Recorded data →
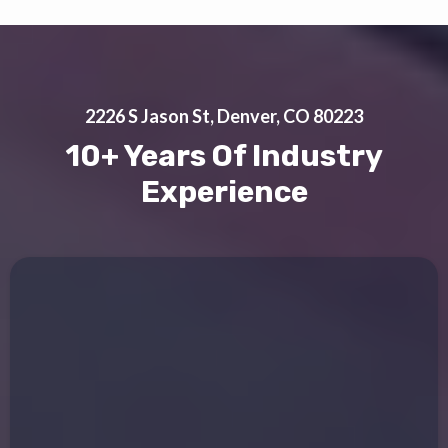
2226 S Jason St, Denver, CO 80223
10+ Years Of Industry
Experience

What to work on → The data above must be reproduced exactly, without any of its pictures.

Task answer →
2226 S Jason St, Denver, CO 80223
10+ Years Of Industry
Experience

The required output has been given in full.